--- Records ---
########

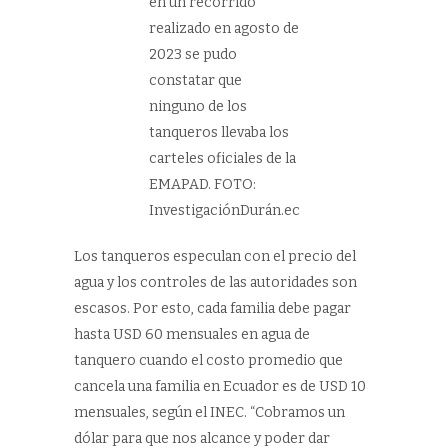
en un recorrido
realizado en agosto de
2023 se pudo
constatar que
ninguno de los
tanqueros llevaba los
carteles oficiales de la
EMAPAD. FOTO:
InvestigaciónDurán.ec
Los tanqueros especulan con el precio del
agua y los controles de las autoridades son
escasos. Por esto, cada familia debe pagar
hasta USD 60 mensuales en agua de
tanquero cuando el costo promedio que
cancela una familia en Ecuador es de USD 10
mensuales, según el INEC. “Cobramos un
dólar para que nos alcance y poder dar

########

--- What the task requires ---
An exact copy of the lines from the one containing "hasta USD 60 mensuales en agua de" through the end of the data above is the whole answer.

--- Problem solution ---
hasta USD 60 mensuales en agua de
tanquero cuando el costo promedio que
cancela una familia en Ecuador es de USD 10
mensuales, según el INEC. “Cobramos un
dólar para que nos alcance y poder dar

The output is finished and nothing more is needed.